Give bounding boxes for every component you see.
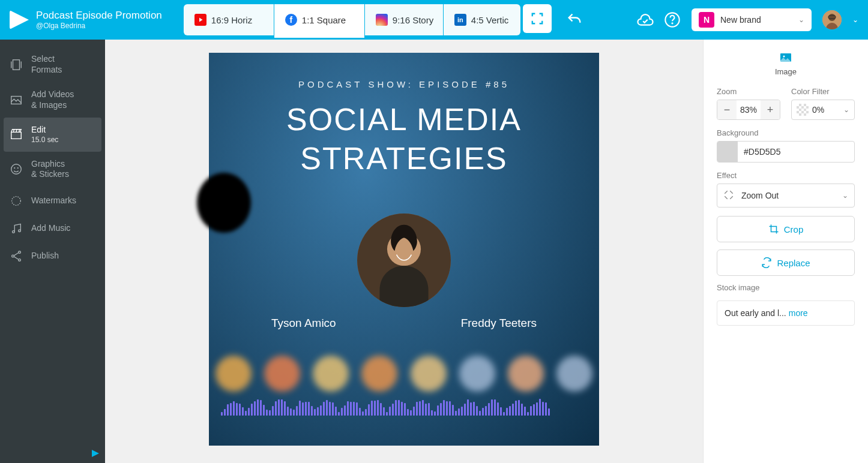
brand-selector[interactable]: N New brand ⌄ <box>692 8 812 31</box>
formats-icon <box>10 58 23 71</box>
svg-point-10 <box>12 196 21 205</box>
tab-label: 1:1 Square <box>302 15 346 25</box>
svg-point-13 <box>19 251 21 253</box>
background-color-input[interactable]: #D5D5D5 <box>717 141 855 163</box>
color-filter-select[interactable]: 0% ⌄ <box>791 100 855 120</box>
panel-header: Image <box>717 50 855 76</box>
sidebar-item-watermarks[interactable]: Watermarks <box>0 187 105 215</box>
sidebar-item-music[interactable]: Add Music <box>0 215 105 242</box>
facebook-icon: f <box>285 14 297 26</box>
help-icon[interactable] <box>664 11 681 28</box>
project-title-block: Podcast Episode Promotion @Olga Bedrina <box>36 10 162 30</box>
zoom-decrement-button[interactable]: − <box>717 100 737 119</box>
filter-label: Color Filter <box>791 87 855 96</box>
svg-point-1 <box>672 23 672 23</box>
replace-button-label: Replace <box>777 258 810 268</box>
chevron-down-icon: ⌄ <box>842 191 848 200</box>
guest1-name[interactable]: Tyson Amico <box>271 317 336 330</box>
tab-9-16[interactable]: 9:16 Story <box>365 4 443 35</box>
bg-swatch <box>717 142 738 162</box>
sidebar-item-media[interactable]: Add Videos& Images <box>0 82 105 118</box>
zoom-increment-button[interactable]: + <box>761 100 780 119</box>
filter-value: 0% <box>812 105 840 115</box>
youtube-icon <box>194 14 206 26</box>
svg-rect-5 <box>13 59 20 70</box>
guest-photo[interactable] <box>357 214 451 307</box>
image-icon <box>779 50 793 65</box>
panel-title: Image <box>717 67 855 76</box>
crop-button-label: Crop <box>784 224 804 234</box>
chevron-down-icon: ⌄ <box>843 106 849 114</box>
canvas-eyebrow[interactable]: PODCAST SHOW: EPISODE #85 <box>209 79 599 89</box>
svg-point-19 <box>783 56 785 58</box>
zoom-value[interactable]: 83% <box>737 100 761 119</box>
tab-1-1[interactable]: f 1:1 Square <box>274 4 364 35</box>
svg-point-9 <box>17 168 18 169</box>
share-icon <box>10 249 23 263</box>
svg-point-3 <box>828 14 836 21</box>
project-title: Podcast Episode Promotion <box>36 10 162 22</box>
effect-select[interactable]: Zoom Out ⌄ <box>717 184 855 208</box>
top-right-actions: N New brand ⌄ ⌄ <box>636 8 858 31</box>
stock-description: Out early and l... <box>725 308 786 318</box>
format-tabs: 16:9 Horiz f 1:1 Square 9:16 Story in 4:… <box>184 4 552 35</box>
transparent-swatch-icon <box>797 104 809 116</box>
sidebar-item-formats[interactable]: SelectFormats <box>0 47 105 82</box>
project-author: @Olga Bedrina <box>36 22 162 30</box>
bg-value: #D5D5D5 <box>738 147 786 157</box>
user-menu-chevron-icon[interactable]: ⌄ <box>852 16 858 24</box>
svg-point-14 <box>12 255 14 257</box>
sidebar: SelectFormats Add Videos& Images Edit15.… <box>0 40 105 463</box>
top-bar: Podcast Episode Promotion @Olga Bedrina … <box>0 0 868 40</box>
tab-label: 4:5 Vertic <box>471 15 509 25</box>
tab-16-9[interactable]: 16:9 Horiz <box>184 4 274 35</box>
stock-image-info: Out early and l... more <box>717 300 855 326</box>
tab-label: 16:9 Horiz <box>211 15 252 25</box>
background-label: Background <box>717 128 855 137</box>
canvas-headline[interactable]: SOCIAL MEDIASTRATEGIES <box>209 100 599 178</box>
preview-canvas[interactable]: PODCAST SHOW: EPISODE #85 SOCIAL MEDIAST… <box>209 53 599 446</box>
guest2-name[interactable]: Freddy Teeters <box>461 317 537 330</box>
zoom-label: Zoom <box>717 87 780 96</box>
canvas-area[interactable]: PODCAST SHOW: EPISODE #85 SOCIAL MEDIAST… <box>105 40 703 463</box>
cloud-sync-icon[interactable] <box>636 11 653 28</box>
stock-more-link[interactable]: more <box>789 308 808 318</box>
effect-value: Zoom Out <box>741 191 836 200</box>
user-avatar[interactable] <box>822 10 842 29</box>
svg-point-7 <box>11 164 22 175</box>
audio-waveform <box>221 398 587 416</box>
gear-icon <box>10 194 23 208</box>
linkedin-icon: in <box>454 14 466 26</box>
brand-name: New brand <box>720 15 792 25</box>
tab-4-5[interactable]: in 4:5 Vertic <box>444 4 520 35</box>
crop-button[interactable]: Crop <box>717 216 855 242</box>
fullscreen-button[interactable] <box>523 4 552 33</box>
undo-button[interactable] <box>566 11 583 28</box>
sidebar-sublabel: 15.0 sec <box>31 136 58 145</box>
sidebar-item-edit[interactable]: Edit15.0 sec <box>4 118 101 152</box>
music-icon <box>10 222 23 235</box>
svg-point-8 <box>14 168 15 169</box>
properties-panel: Image Zoom − 83% + Color Filter 0% ⌄ <box>703 40 868 463</box>
zoom-stepper: − 83% + <box>717 100 780 120</box>
sidebar-sublabel: & Stickers <box>31 169 69 180</box>
app-logo-icon[interactable] <box>10 10 29 29</box>
svg-point-15 <box>19 258 21 261</box>
smiley-icon <box>10 163 23 176</box>
media-icon <box>10 94 23 107</box>
chevron-down-icon: ⌄ <box>798 16 804 24</box>
clapperboard-icon <box>10 128 23 141</box>
sidebar-label: Add Videos <box>31 89 74 100</box>
sidebar-item-publish[interactable]: Publish <box>0 242 105 270</box>
sidebar-label: Graphics <box>31 159 69 170</box>
sidebar-sublabel: & Images <box>31 100 74 111</box>
sidebar-label: Publish <box>31 251 59 261</box>
stock-image-label: Stock image <box>717 283 855 292</box>
sidebar-sublabel: Formats <box>31 65 62 76</box>
brand-badge: N <box>699 12 714 28</box>
sidebar-item-graphics[interactable]: Graphics& Stickers <box>0 152 105 187</box>
svg-point-12 <box>19 229 21 232</box>
mini-play-icon[interactable] <box>92 450 99 457</box>
replace-button[interactable]: Replace <box>717 249 855 276</box>
zoom-out-icon <box>723 190 735 202</box>
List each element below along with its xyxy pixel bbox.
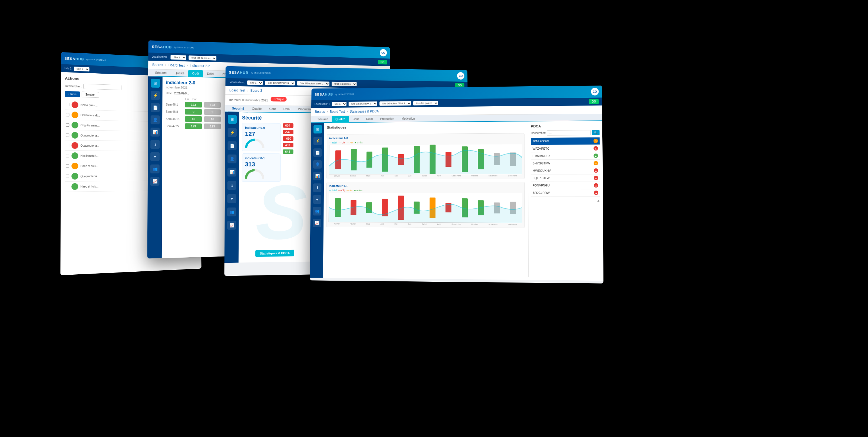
action-checkbox[interactable] (66, 123, 69, 127)
pdca-list-item[interactable]: JKNLESSW ⚠ (531, 138, 600, 145)
sidebar-board-icon[interactable]: ⊞ (151, 79, 160, 88)
sidebar3-doc[interactable]: 📄 (227, 141, 237, 150)
bar (430, 198, 435, 218)
action-checkbox[interactable] (66, 134, 69, 137)
sidebar4-person[interactable]: 👤 (313, 160, 321, 169)
sidebar4-doc[interactable]: 📄 (313, 148, 321, 157)
action-checkbox[interactable] (66, 154, 69, 157)
sidebar3-heart[interactable]: ♥ (227, 194, 236, 203)
sidebar3-metrics[interactable]: 📈 (227, 221, 236, 230)
tab-delai[interactable]: Délai (203, 70, 218, 78)
tab-securite[interactable]: Sécurité (151, 69, 171, 77)
pdca-list-item[interactable]: FQNVFNGU ▲ (531, 182, 600, 189)
date-label: Date (166, 92, 172, 95)
loc4-site[interactable]: Site 1 (332, 102, 346, 106)
pdca-search-input[interactable] (547, 130, 591, 136)
pdca-list-item[interactable]: EMMMRDFX ▲ (531, 152, 600, 159)
loc4-ilot[interactable]: Site 1/Secteur 3/Ilot 2 (379, 101, 411, 106)
action-checkbox[interactable] (66, 113, 69, 116)
sidebar4-action[interactable]: ⚡ (313, 137, 322, 145)
bar (335, 150, 341, 169)
tab4-production[interactable]: Production (376, 116, 398, 123)
tab4-delai[interactable]: Délai (363, 116, 376, 123)
tab3-delai[interactable]: Délai (280, 106, 294, 113)
sidebar4-users[interactable]: 👥 (313, 207, 321, 216)
loc4-poste[interactable]: tous les postes (413, 101, 438, 105)
brand-tag-2: by SESA SYSTEMS (174, 46, 194, 49)
sidebar4-heart[interactable]: ♥ (313, 195, 321, 204)
action-avatar (71, 142, 78, 149)
pdca-list-item[interactable]: WFZVRETC ▲ (531, 145, 600, 152)
stats-panel: Statistiques indicateur 1-0 — Réel — Obj… (326, 124, 525, 277)
action-checkbox[interactable] (66, 164, 69, 168)
loc-label-2: Localisation : (152, 55, 168, 59)
gauge-0-0 (245, 139, 265, 148)
go-btn-2[interactable]: GO (378, 60, 387, 64)
loc3-site[interactable]: Site 1 (247, 80, 262, 85)
pdca-name: JKNLESSW (533, 139, 594, 143)
loc-select-site[interactable]: Site 1 (171, 55, 186, 60)
sidebar-heart-icon[interactable]: ♥ (150, 152, 160, 161)
loc3-secteur[interactable]: Site 1/SECTEUR 3 (265, 81, 295, 86)
win4-content: ⊞ ⚡ 📄 👤 📊 ℹ ♥ 👥 📈 Statistiques indicateu… (310, 121, 603, 281)
sidebar3-person[interactable]: 👤 (227, 154, 237, 164)
sidebar-person-icon[interactable]: 👤 (151, 115, 160, 124)
sidebar4-info[interactable]: ℹ (313, 183, 321, 192)
week-cell-21: 9 (185, 109, 202, 115)
pdca-name: FQNVFNGU (533, 184, 594, 187)
tab-qualite[interactable]: Qualité (171, 69, 189, 77)
chart-legend-2: — Réel — Obj — Arr ■ arrêts (329, 189, 522, 192)
scene: SESAHUB by SESA SYSTEMS CO Site 1 Site 1… (0, 0, 868, 437)
go-btn-4[interactable]: GO (589, 99, 599, 104)
tab4-qualite[interactable]: Qualité (332, 116, 349, 123)
pdca-list-item[interactable]: FQTPEUFW ▲ (531, 174, 600, 181)
pdca-list-item[interactable]: MWEQUXHV ▲ (531, 167, 600, 175)
tab-cout[interactable]: Coût (188, 70, 203, 78)
action-checkbox[interactable] (66, 103, 69, 106)
chart-legend-1: — Réel — Obj — Arr ■ arrêts (329, 140, 522, 144)
tab-solution[interactable]: Solution (82, 91, 99, 98)
tab4-motivation[interactable]: Motivation (398, 115, 419, 122)
pdca-status-icon: ▲ (594, 168, 598, 173)
loc3-ilot[interactable]: Site 1/Secteur 3/Ilot 2 (297, 81, 330, 86)
pdca-list-item[interactable]: BHYGGTFW ⚠ (531, 159, 600, 167)
tab3-cout[interactable]: Coût (265, 106, 279, 113)
action-avatar (71, 152, 78, 159)
action-checkbox[interactable] (66, 144, 69, 147)
action-checkbox[interactable] (66, 185, 69, 188)
search-input[interactable] (83, 84, 121, 90)
loc4-secteur[interactable]: Site 1/SECTEUR 3 (349, 101, 377, 106)
loc-select-secteur[interactable]: tous les secteurs (189, 56, 217, 61)
sidebar3-action[interactable]: ⚡ (228, 128, 237, 137)
sidebar3-stats[interactable]: 📊 (227, 168, 237, 177)
sidebar-doc-icon[interactable]: 📄 (151, 103, 160, 112)
sidebar-stats-icon[interactable]: 📊 (150, 128, 160, 137)
pdca-status-icon: ▲ (593, 146, 598, 150)
sidebar4-stats[interactable]: 📊 (313, 172, 321, 180)
brand-tag: by SESA SYSTEMS (86, 58, 106, 61)
sidebar-action-icon[interactable]: ⚡ (151, 91, 160, 100)
sidebar4-metrics[interactable]: 📈 (313, 218, 321, 227)
action-checkbox[interactable] (66, 175, 69, 178)
pdca-list-item[interactable]: BRJGLRRW ▲ (531, 189, 600, 197)
sidebar3-board[interactable]: ⊞ (228, 115, 237, 124)
sidebar4-board[interactable]: ⊞ (313, 125, 322, 134)
chart-block-1: indicateur 1-0 — Réel — Obj — Arr ■ arrê… (327, 133, 525, 179)
tab4-cout[interactable]: Coût (349, 116, 363, 123)
sidebar3-info[interactable]: ℹ (227, 181, 237, 190)
pdca-search-button[interactable]: 🔍 (592, 130, 600, 135)
stats-pdca-button[interactable]: Statistiques & PDCA (255, 250, 294, 257)
tab-status[interactable]: Status (65, 91, 80, 97)
sidebar-metrics-icon[interactable]: 📈 (150, 177, 159, 185)
sidebar-info-icon[interactable]: ℹ (150, 140, 160, 149)
avatar-3: CO (457, 72, 464, 80)
sidebar-users-icon[interactable]: 👥 (150, 165, 160, 173)
tab3-qualite[interactable]: Qualité (248, 105, 266, 113)
bar-chart-1 (329, 144, 522, 174)
tab4-securite[interactable]: Sécurité (314, 116, 332, 123)
tab3-securite[interactable]: Sécurité (228, 105, 248, 112)
loc-select-1[interactable]: Site 1 (74, 66, 89, 71)
loc3-poste[interactable]: tous les postes (332, 82, 357, 86)
sidebar3-users[interactable]: 👥 (227, 207, 236, 216)
avatar-4: CO (591, 88, 599, 95)
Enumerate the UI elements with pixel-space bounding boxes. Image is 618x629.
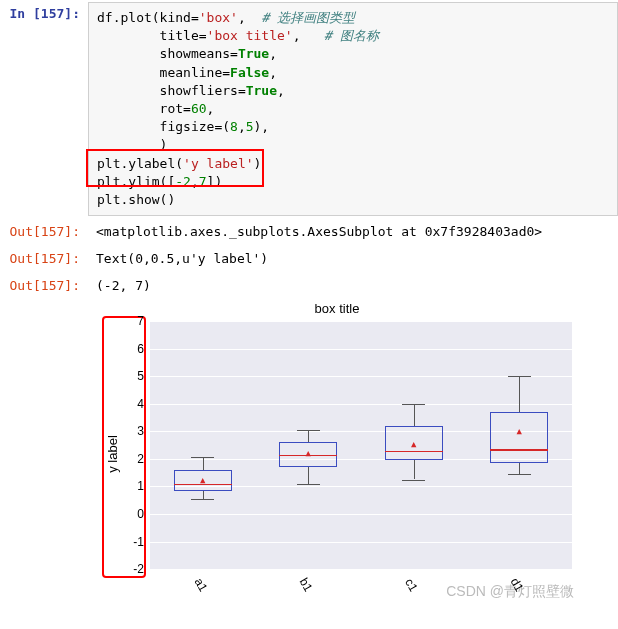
code-line-10: plt.ylim([-2,7]) — [97, 173, 609, 191]
mean-marker-icon: ▲ — [517, 426, 522, 436]
whisker-cap — [191, 499, 214, 500]
y-tick-label: -2 — [126, 562, 144, 576]
whisker — [519, 376, 520, 412]
whisker — [308, 430, 309, 442]
code-line-7: figsize=(8,5), — [97, 118, 609, 136]
chart-output: box title y label ▲▲▲▲ CSDN @青灯照壁微 -2-10… — [0, 299, 618, 609]
plot-area: ▲▲▲▲ — [150, 321, 572, 569]
y-tick-label: 7 — [126, 314, 144, 328]
whisker-cap — [402, 480, 425, 481]
input-cell: In [157]: df.plot(kind='box', # 选择画图类型 t… — [0, 0, 618, 218]
x-tick-label: a1 — [191, 575, 210, 594]
whisker — [414, 460, 415, 479]
y-tick-label: 1 — [126, 479, 144, 493]
whisker-cap — [402, 404, 425, 405]
median-line — [385, 451, 443, 453]
whisker — [414, 404, 415, 426]
code-line-9: plt.ylabel('y label') — [97, 155, 609, 173]
mean-marker-icon: ▲ — [200, 475, 205, 485]
code-line-2: title='box title', # 图名称 — [97, 27, 609, 45]
y-tick-label: 3 — [126, 424, 144, 438]
box-rect — [490, 412, 548, 463]
whisker — [203, 491, 204, 499]
code-line-8: ) — [97, 136, 609, 154]
code-line-6: rot=60, — [97, 100, 609, 118]
code-line-4: meanline=False, — [97, 64, 609, 82]
code-area[interactable]: df.plot(kind='box', # 选择画图类型 title='box … — [88, 2, 618, 216]
box-c1: ▲ — [385, 321, 443, 569]
y-tick-label: 0 — [126, 507, 144, 521]
y-tick-label: 2 — [126, 452, 144, 466]
code-line-5: showfliers=True, — [97, 82, 609, 100]
whisker-cap — [297, 484, 320, 485]
y-tick-label: -1 — [126, 535, 144, 549]
out-prompt-1: Out[157]: — [0, 220, 88, 243]
code-line-11: plt.show() — [97, 191, 609, 209]
y-tick-label: 6 — [126, 342, 144, 356]
output-cell-3: Out[157]: (-2, 7) — [0, 272, 618, 299]
box-d1: ▲ — [490, 321, 548, 569]
out-prompt-3: Out[157]: — [0, 274, 88, 297]
box-a1: ▲ — [174, 321, 232, 569]
median-line — [490, 449, 548, 451]
mean-marker-icon: ▲ — [411, 439, 416, 449]
whisker-cap — [191, 457, 214, 458]
out-prompt-2: Out[157]: — [0, 247, 88, 270]
whisker — [308, 467, 309, 484]
output-cell-2: Out[157]: Text(0,0.5,u'y label') — [0, 245, 618, 272]
code-line-3: showmeans=True, — [97, 45, 609, 63]
box-b1: ▲ — [279, 321, 337, 569]
output-text-1: <matplotlib.axes._subplots.AxesSubplot a… — [88, 220, 618, 243]
output-cell-1: Out[157]: <matplotlib.axes._subplots.Axe… — [0, 218, 618, 245]
output-text-2: Text(0,0.5,u'y label') — [88, 247, 618, 270]
whisker-cap — [297, 430, 320, 431]
mean-marker-icon: ▲ — [306, 448, 311, 458]
x-tick-label: c1 — [402, 576, 420, 594]
output-text-3: (-2, 7) — [88, 274, 618, 297]
y-tick-label: 5 — [126, 369, 144, 383]
whisker-cap — [508, 474, 531, 475]
code-line-1: df.plot(kind='box', # 选择画图类型 — [97, 9, 609, 27]
box-chart: box title y label ▲▲▲▲ CSDN @青灯照壁微 -2-10… — [88, 299, 586, 609]
y-tick-label: 4 — [126, 397, 144, 411]
gridline — [150, 569, 572, 570]
whisker — [519, 463, 520, 474]
x-tick-label: b1 — [297, 575, 316, 594]
whisker-cap — [508, 376, 531, 377]
in-prompt: In [157]: — [0, 2, 88, 25]
whisker — [203, 457, 204, 469]
chart-title: box title — [88, 301, 586, 316]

→ PROBLEM STATEMENT: Every line above that holds "Coût" counts once; state the total and nothing else.

→ SOLVED EXERCISE: 3